Now that all steps are ready we can push the data into the pipeline

In [12]:
data_frame = data_frame.fillna({'Age': 35, 'Cabin': 'K7'})
#one_hotted.show(5)
data_frame= data_frame.dropna()
data_frame = data_frame.drop('PassengerId', 'Name')

In [13]:
# Create a Pipeline
pipeline = Pipeline(stages=stages)
pipeline_model=pipeline.fit(data_frame)
model = pipeline_model.transform(data_frame)

In [14]:
model.printSchema()

root
 |-- Survived: integer (nullable = true)
 |-- Pclass: integer (nullable = true)
 |-- Sex: string (nullable = true)
 |-- Age: double (nullable = false)
 |-- SibSp: integer (nullable = true)
 |-- Parch: integer (nullable = true)
 |-- Ticket: string (nullable = true)
 |-- Fare: double (nullable = true)
 |-- Cabin: string (nullable = false)
 |-- Embarked: string (nullable = true)
 |-- CabinIndex: double (nullable = false)
 |-- Cabinclass_vec: vector (nullable = true)
 |-- SexIndex: double (nullable = false)
 |-- Sexclass_vec: vector (nullable = true)
 |-- TicketIndex: double (nullable = false)
 |-- Ticketclass_vec: vector (nullable = true)
 |-- Survived_two: double (nullable = false)
 |-- features: vector (nullable = true)



If one checks above the new dataset by the entry above, one can see that it includes all columns; old and new transformed ones.

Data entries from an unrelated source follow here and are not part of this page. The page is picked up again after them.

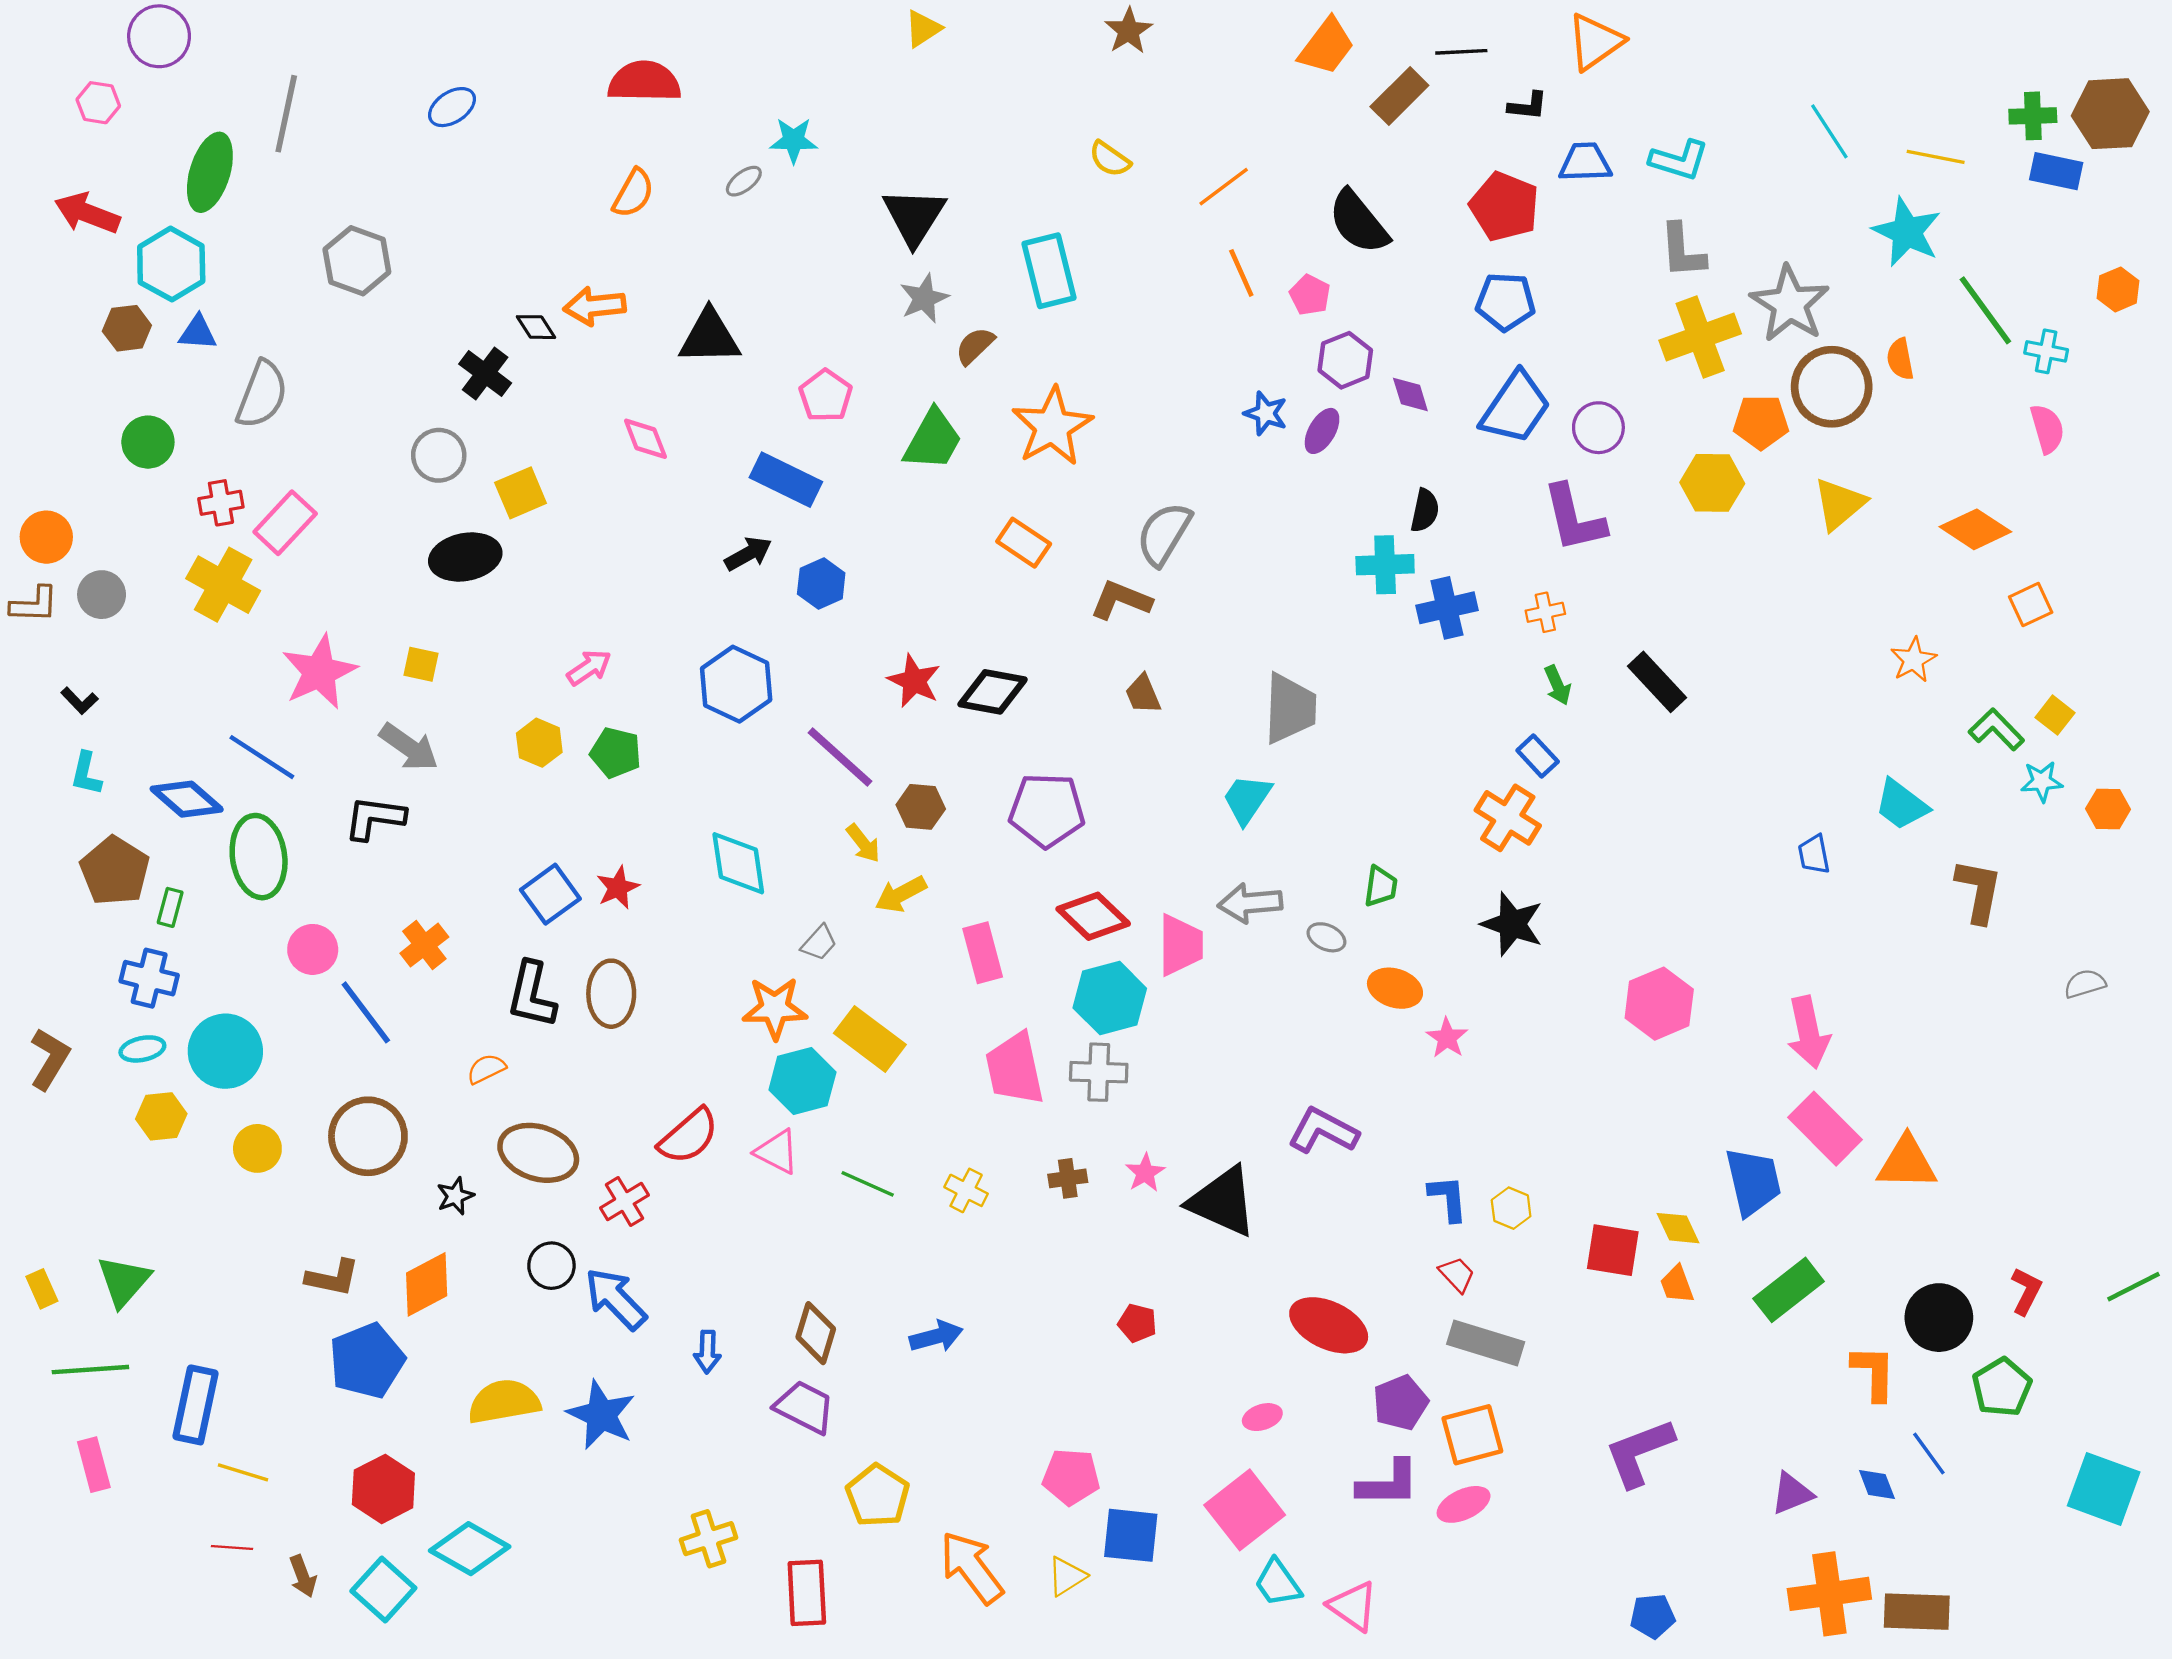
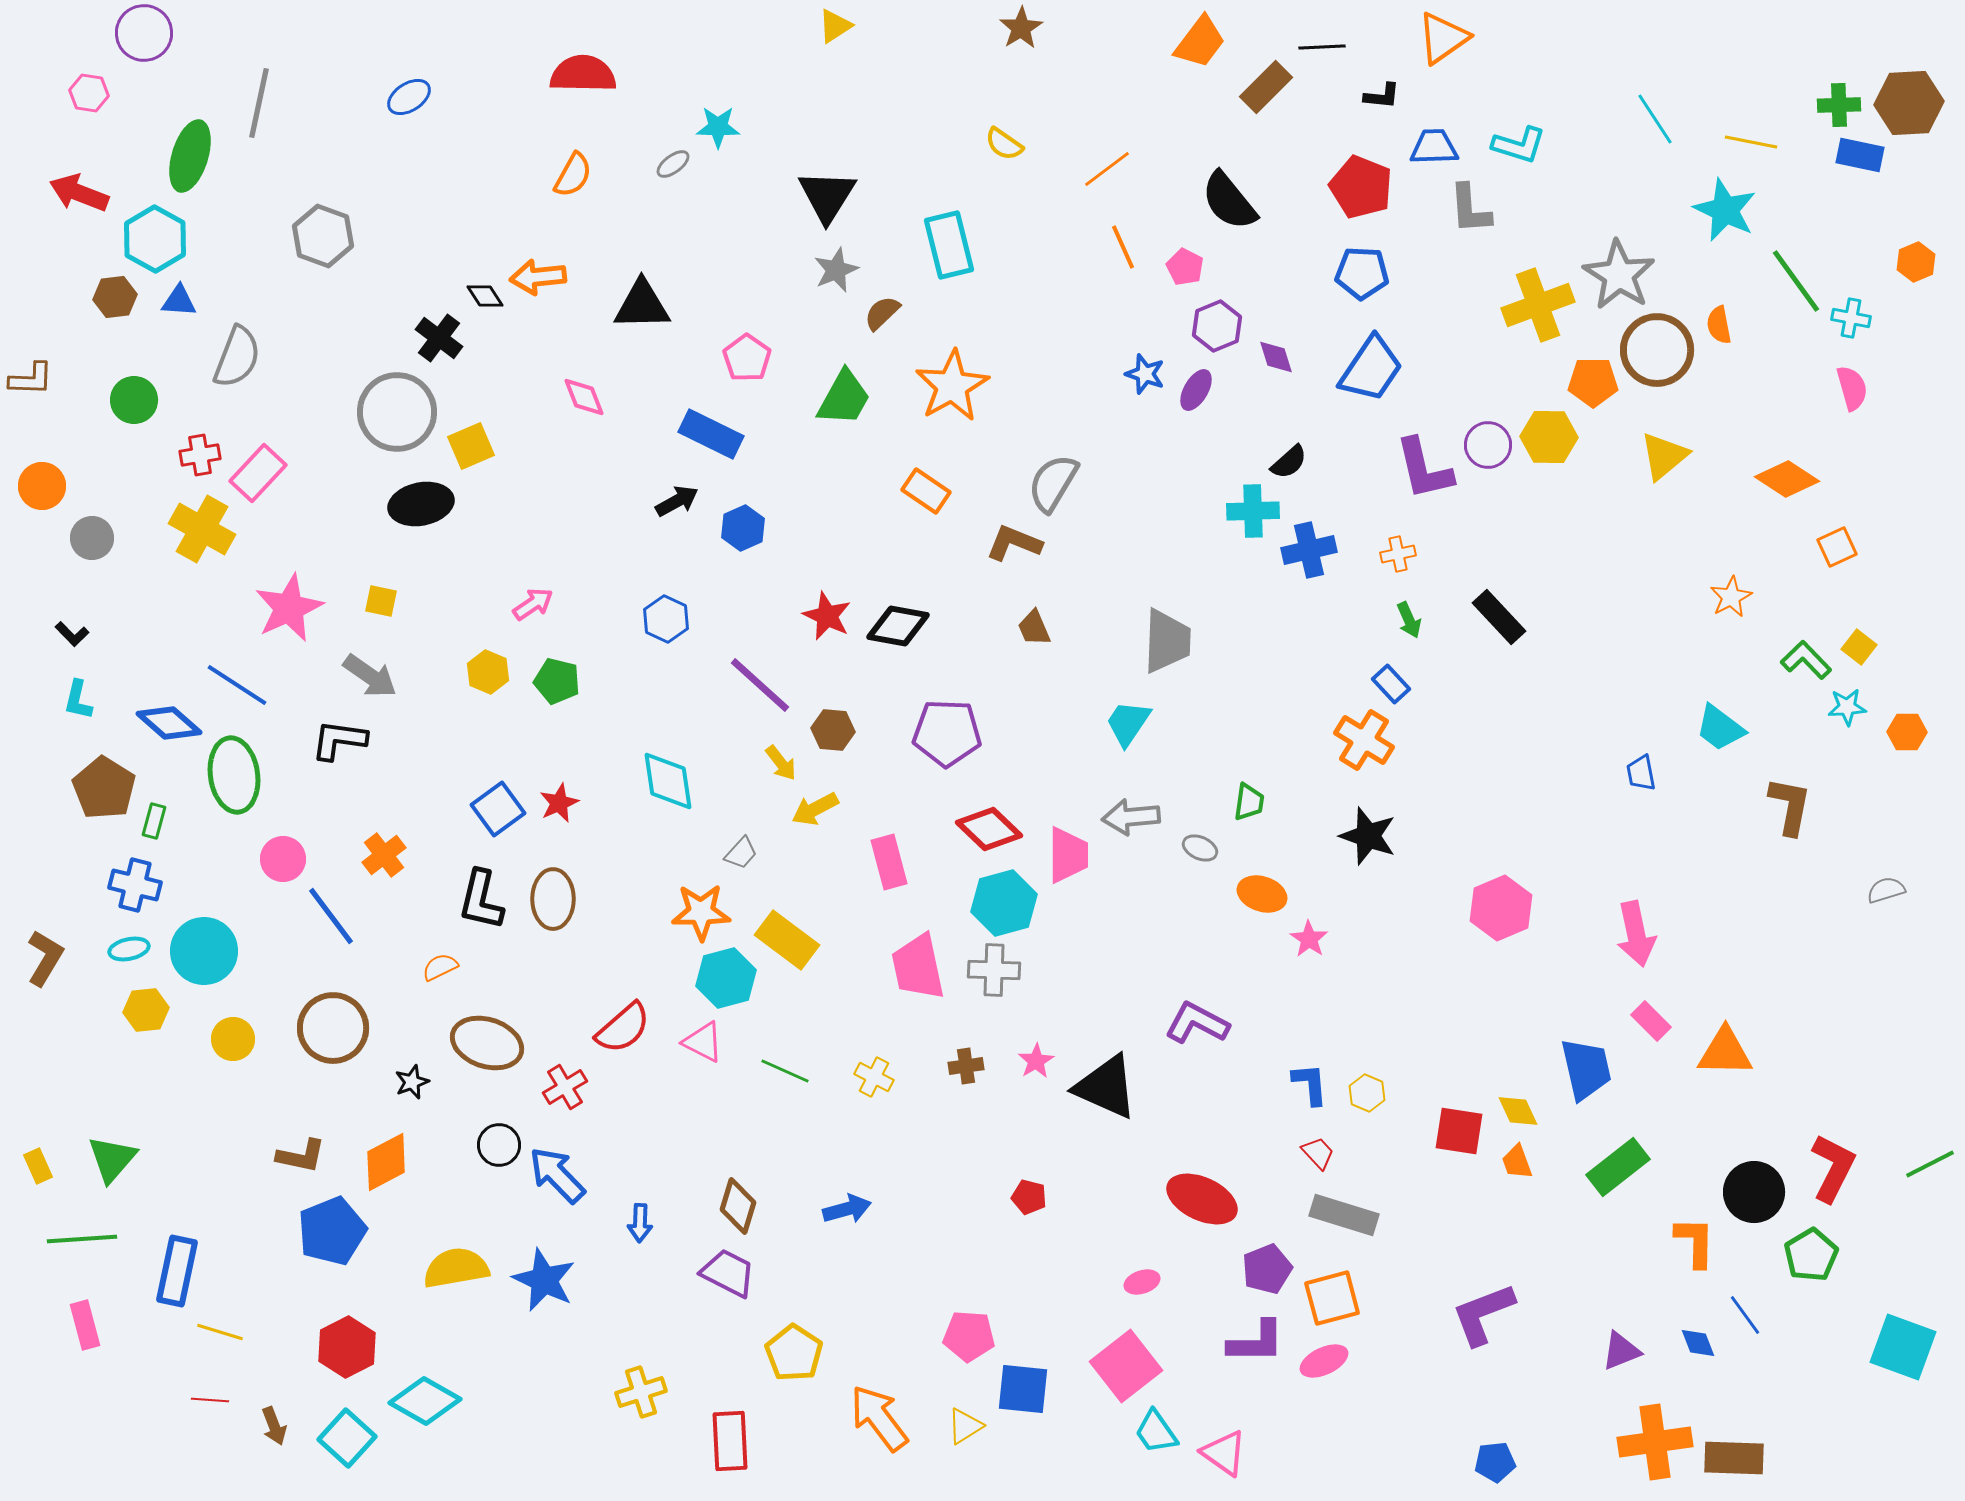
gray L-shape: (1682, 251) -> (1470, 209), moved
purple circle: (1598, 428) -> (1488, 445), moved
gray circle: (439, 455) -> (397, 412), size x1.6
black semicircle: (1425, 511) -> (1289, 462), turned 36
brown L-shape: (34, 605) -> (31, 379), moved
blue hexagon: (736, 684) -> (666, 619), size x0.7
pink rectangle: (1825, 1129) -> (1651, 1021), size x0.6
red L-shape: (2026, 1291) -> (1833, 1168), size x1.6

## Build the regressor/classifier depending with the problem
Remember, if your working with an RDD, try converting it to a DataFrame as it is faster to process large datasets

The model dataset is already a dataFrame but to convert one can use toDF() or rdd to work in reverse. 
To pull out the new feature

In [15]:
input_data = model.rdd.map(lambda x: (x['Survived_two'], DenseVector(x['features'])))

to create a train dataFrame you can use sqlContext

In [16]:
#df_train = input_data.toDF()
type(input_data)

pyspark.rdd.PipelinedRDD

In [17]:
type(model)

pyspark.sql.dataframe.DataFrame

In [18]:
 model.select('Sexclass_vec', 'Ticketclass_vec','features').show(10)

+-------------+-----------------+--------------------+
| Sexclass_vec|  Ticketclass_vec|            features|
+-------------+-----------------+--------------------+
|(1,[0],[1.0])|(679,[558],[1.0])|(830,[0,146,705,8...|
|    (1,[],[])|(679,[612],[1.0])|(830,[103,759,826...|
|    (1,[],[])|(679,[671],[1.0])|(830,[0,818,826,8...|
|    (1,[],[])| (679,[46],[1.0])|(830,[19,193,826,...|
|(1,[0],[1.0])|(679,[514],[1.0])|(830,[0,146,661,8...|
|(1,[0],[1.0])|(679,[341],[1.0])|(830,[0,146,488,8...|
|(1,[0],[1.0])|(679,[194],[1.0])|(830,[136,146,341...|
|(1,[0],[1.0])| (679,[14],[1.0])|(830,[0,146,161,8...|
|    (1,[],[])| (679,[28],[1.0])|(830,[0,175,826,8...|
|    (1,[],[])| (679,[65],[1.0])|(830,[0,212,826,8...|
+-------------+-----------------+--------------------+
only showing top 10 rows



#### Create a data_frame for quicker processing

In [19]:
df_train = sqlContext.createDataFrame(input_data, ['Survived_three', 'features'])
df_train.show(2)

+--------------+--------------------+
|Survived_three|            features|
+--------------+--------------------+
|           0.0|[1.0,0.0,0.0,0.0,...|
|           1.0|[0.0,0.0,0.0,0.0,...|
+--------------+--------------------+
only showing top 2 rows



#### Split data into train and test data

In [20]:
train_data, test_data = df_train.randomSplit([0.8, 0.2], seed=1234)
train_data.groupby('Survived_three').agg({'Survived_three': 'count'}).show()

+--------------+---------------------+
|Survived_three|count(Survived_three)|
+--------------+---------------------+
|           0.0|                  429|
|           1.0|                  278|
+--------------+---------------------+



In [21]:
from pyspark.ml.regression import LinearRegression
from pyspark.ml.classification import LogisticRegression

lr = LogisticRegression(labelCol='Survived_three', featuresCol='features', maxIter=10, regParam=0.30)
linearModel = lr.fit(train_data)

Now lets print coefficients and intercepts of the linear regression

In [22]:
print('Coefficients: '+ str(linearModel.coefficients))
print('Intercepts: '+ str(linearModel.intercept))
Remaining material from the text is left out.